I learned a lot about hope that day in the ER. As we sat in the examination room, we both were utterly positive that our baby was dead. Between our prior experiences with miscarriage, the pain Jen felt, and the heavy bleeding, we had no reason to think anything else. We didn’t come to the hospital hoping that our baby would be okay; we came grieving the fact that she was not.
And then, out of nowhere — hope. Counterintuitive hope. Hope that dashed our expectations and left us breathless. I realized later that even before we saw and heard Katie’s heartbeat, the hope of her life was more real than the reality we saw before our eyes.
I think this is the kind of hope the Bible describes. Peter says that God has “caused us to be born again to a living hope through the resurrection of Jesus Christ from the dead,” then exhorts us, “[S]et your hope fully on the grace that will be brought to you at the revelation of Jesus Christ.” (1 Pet. 1:3, 13) Paul says that we groan as we wait for the redemption of our bodies when Jesus will be revealed, but reminds us that we were saved in the hope of that redemption: “For in this hope we were saved.

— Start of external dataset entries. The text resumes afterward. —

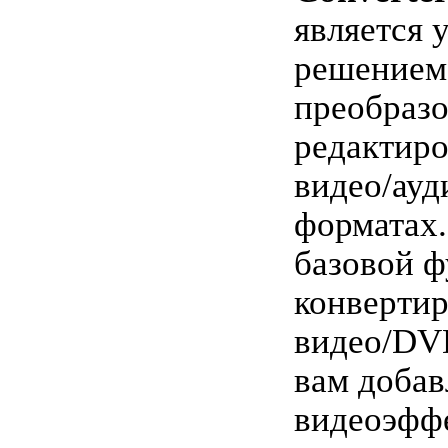
является 
решением
преобразо
редактиро
видео/ауд
форматах
базовой 
конверти
видео/DV
вам добав
видеоэфф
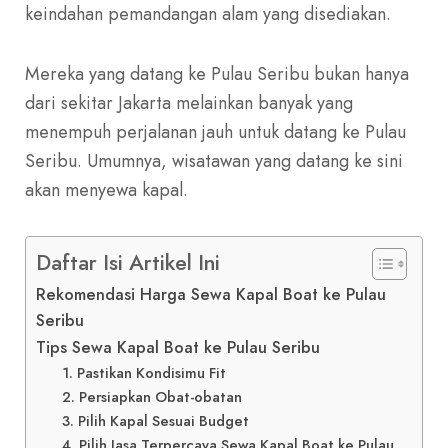
keindahan pemandangan alam yang disediakan.
Mereka yang datang ke Pulau Seribu bukan hanya
dari sekitar Jakarta melainkan banyak yang
menempuh perjalanan jauh untuk datang ke Pulau
Seribu. Umumnya, wisatawan yang datang ke sini
akan menyewa kapal.
Daftar Isi Artikel Ini
Rekomendasi Harga Sewa Kapal Boat ke Pulau
Seribu
Tips Sewa Kapal Boat ke Pulau Seribu
1. Pastikan Kondisimu Fit
2. Persiapkan Obat-obatan
3. Pilih Kapal Sesuai Budget
4. Pilih Jasa Terpercaya Sewa Kapal Boat ke Pulau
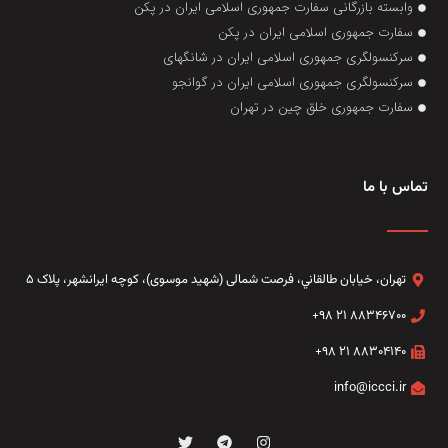
وابسته بازرگانی سفارت جمهوری اسلامی ایران در پکن
سفارت جمهوری اسلامی ایران در پکن
سرکنسولگری جمهوری اسلامی ایران در شانگهای
سرکنسولگری جمهوری اسلامی ایران در گوانجو
سفارت جمهوری خلق چین در تهران
تماس با ما
تهران، خيابان طالقاني،‌ فرصت شمالی (شهید موسوی)، کوچه ایرانشهر، پلاک ۵
۸۸۳۴۶۷۰۰ ۲۱ ۹۸+
۸۸۳۰۴۱۴۰ ۲۱ ۹۸+
info@iccci.ir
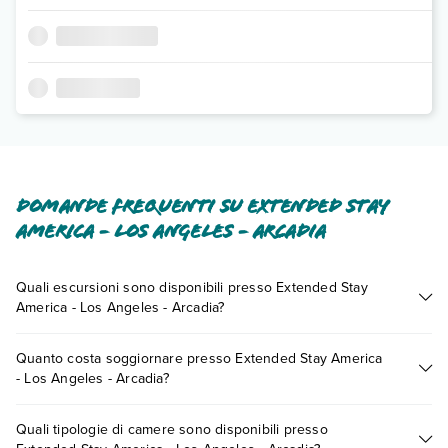
Domande frequenti su Extended Stay
America - Los Angeles - Arcadia
Quali escursioni sono disponibili presso Extended Stay
America - Los Angeles - Arcadia?
Tante sono le escursioni che potrai vivere soggiornando
Quanto costa soggiornare presso Extended Stay America
presso Extended Stay America - Los Angeles - Arcadia.
- Los Angeles - Arcadia?
Scoprile tutte nella
sezione dedicata
o contatta il call center
chiamando il numero 0721.17231 o
prenotando un
I prezzi di Extended Stay America - Los Angeles - Arcadia
appuntamento
.
Quali tipologie di camere sono disponibili presso
possono variare in base a vari fattori (per es. date, condizioni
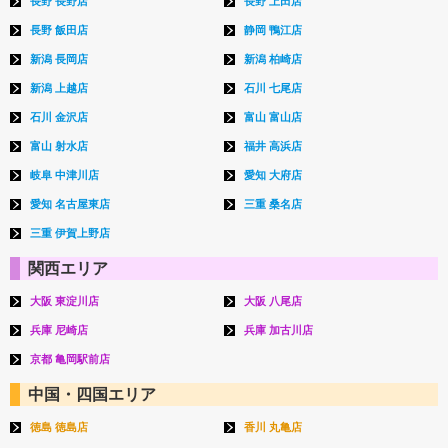
長野 長野店
長野 上田店
長野 飯田店
静岡 鴨江店
新潟 長岡店
新潟 柏崎店
新潟 上越店
石川 七尾店
石川 金沢店
富山 富山店
富山 射水店
福井 高浜店
岐阜 中津川店
愛知 大府店
愛知 名古屋東店
三重 桑名店
三重 伊賀上野店
関西エリア
大阪 東淀川店
大阪 八尾店
兵庫 尼崎店
兵庫 加古川店
京都 亀岡駅前店
中国・四国エリア
徳島 徳島店
香川 丸亀店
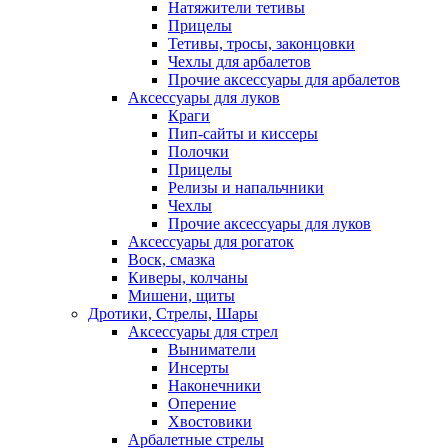
Натяжители тетивы
Прицелы
Тетивы, тросы, законцовки
Чехлы для арбалетов
Прочие аксессуары для арбалетов
Аксессуары для луков
Краги
Пип-сайты и киссеры
Полочки
Прицелы
Релизы и напальчники
Чехлы
Прочие аксессуары для луков
Аксессуары для рогаток
Воск, смазка
Киверы, колчаны
Мишени, щиты
Дротики, Стрелы, Шары
Аксессуары для стрел
Выниматели
Инсерты
Наконечники
Оперение
Хвостовики
Арбалетные стрелы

Now hope that is seen is not hope. For who hopes for what he sees?” (Rom. 8:23-24) So both Peter and Paul talk about the hope we have as a present reality, based on the salvation we have received in Jesus: we were born again to a living hope and we were saved in that hope. Hoping in God for our ultimate redemption always means grasping hold on the present reality of that hope. It’s not just wishful thinking, or an unfounded hope in an uncertain outcome. At the same time, the hope we have still looks forward to what God will accomplish: we hope in what we do not yet see.
The difference with what we experienced with Katie was that we had no hope that God would preserve her life before the reality of that hope was revealed to us. That makes some logical sense because, unlike the hope that we have in our ultimate redemption in Jesus, we don’t have any promise that God will keep us from difficulty or tragedy. But with the benefit of hindsight, I realize that I could have put my hope in God’s deliverance of Katie’s life, even in the face of circumstances that pointed entirely in the other direction.
I have a lot of room for growth in the kind of hope that trusts in God’s deliverance from or through the trials and difficulties of life. Most often, I feel the best I can muster is like the father who said to Jesus, “I believe; help my unbelief!” (Mark 9:24) Among the many reasons I’m glad I have my precious little Katie around is that she’s a reminder to me that there’s a present reality for that kind of hope, too.